DATASET RECORDS:
□ □ □ □ □

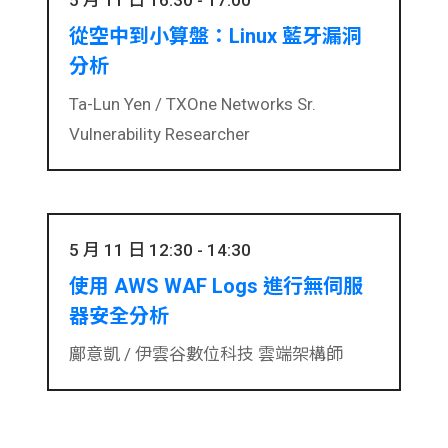
5 月 11 日 16:30 - 17:00
從空中到小算盤：Linux 藍牙漏洞
分析
Ta-Lun Yen /
TXOne Networks Sr.
Vulnerability Researcher
5 月 11 日 12:30 - 14:30
使用 AWS WAF Logs 進行無伺服
器安全分析
鄺意凱 /
伊雲谷數位科技 雲端架構師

□ □ □ □ □

PROBLEM DESCRIPTION: With the images removed, write out all of the material above exactly.

YOUR SOLUTION:
5 月 11 日 16:30 - 17:00
從空中到小算盤：Linux 藍牙漏洞
分析
Ta-Lun Yen /
TXOne Networks Sr.
Vulnerability Researcher
5 月 11 日 12:30 - 14:30
使用 AWS WAF Logs 進行無伺服
器安全分析
鄺意凱 /
伊雲谷數位科技 雲端架構師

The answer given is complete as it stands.